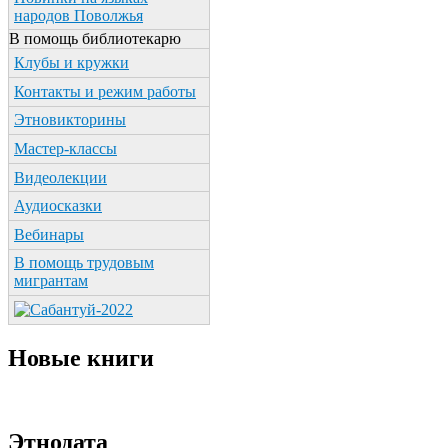
народов Поволжья
В помощь библиотекарю
Клубы и кружки
Контакты и режим работы
Этновикторины
Мастер-классы
Видеолекции
Аудиосказки
Вебинары
В помощь трудовым
мигрантам
Новые книги
Этнодата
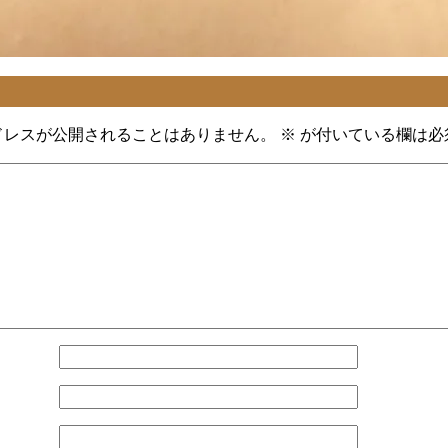
ドレスが公開されることはありません。
※
が付いている欄は必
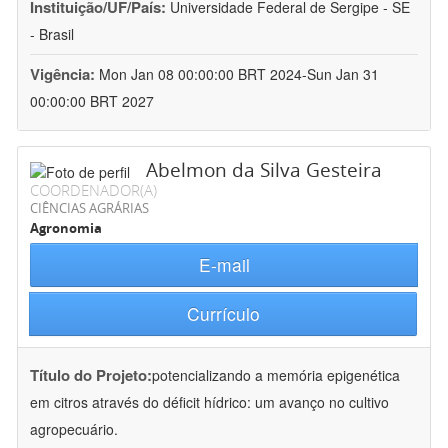
Instituição/UF/País:
Universidade Federal de Sergipe - SE
- Brasil
Vigência:
Mon Jan 08 00:00:00 BRT 2024-Sun Jan 31
00:00:00 BRT 2027
Abelmon da Silva Gesteira
COORDENADOR(A)
CIÊNCIAS AGRÁRIAS
Agronomia
E-mail
Currículo
Título do Projeto:
potencializando a memória epigenética
em citros através do déficit hídrico: um avanço no cultivo
agropecuário.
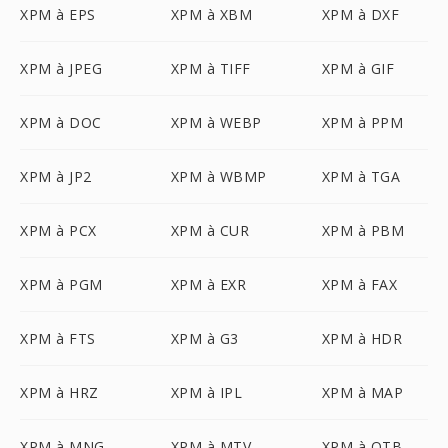
XPM à EPS
XPM à XBM
XPM à DXF
XPM à JPEG
XPM à TIFF
XPM à GIF
XPM à DOC
XPM à WEBP
XPM à PPM
XPM à JP2
XPM à WBMP
XPM à TGA
XPM à PCX
XPM à CUR
XPM à PBM
XPM à PGM
XPM à EXR
XPM à FAX
XPM à FTS
XPM à G3
XPM à HDR
XPM à HRZ
XPM à IPL
XPM à MAP
XPM à MNG
XPM à MTV
XPM à OTB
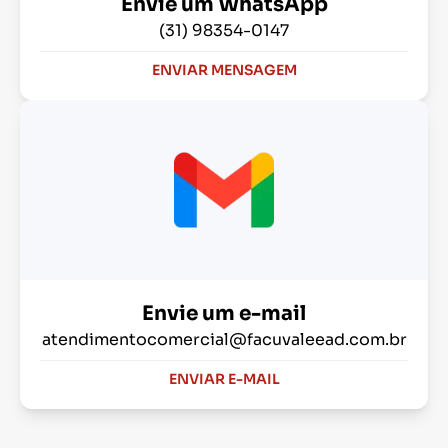
Envie um WhatsApp
(31) 98354-0147
ENVIAR MENSAGEM
Envie um e-mail
atendimentocomercial@facuvaleead.com.br
ENVIAR E-MAIL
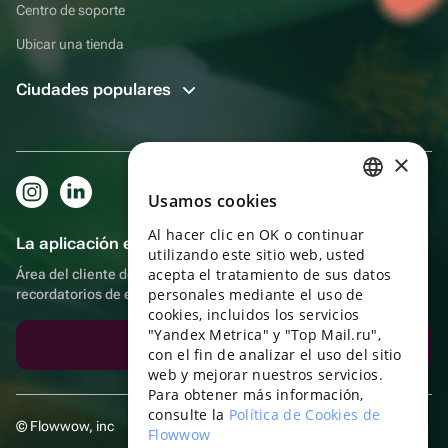
Centro de soporte
Ubicar una tienda
Ciudades populares
×
Usamos cookies
RUSSIAN
Al hacer clic en OK o continuar
ENGLISH
La aplicación es aún más práctica.
utilizando este sitio web, usted
UKRAINIAN
acepta el tratamiento de sus datos
Área del cliente del destinatario, más bonos por compras y
personales mediante el uso de
recordatorios de eventos
PORTUGUESE
cookies, incluidos los servicios
"Yandex Metrica" y "Top Mail.ru",
SPANISH
Descargar la aplicación
con el fin de analizar el uso del sitio
web y mejorar nuestros servicios.
HUNGARIAN
Para obtener más información,
ITALIAN
consulte la
Política de Cookies de
© Flowwow, inc
Flowwow
FRENCH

Task to carry out »
Only the number is needed here: how many lines of the listing include "servicios"?

Your solution »
2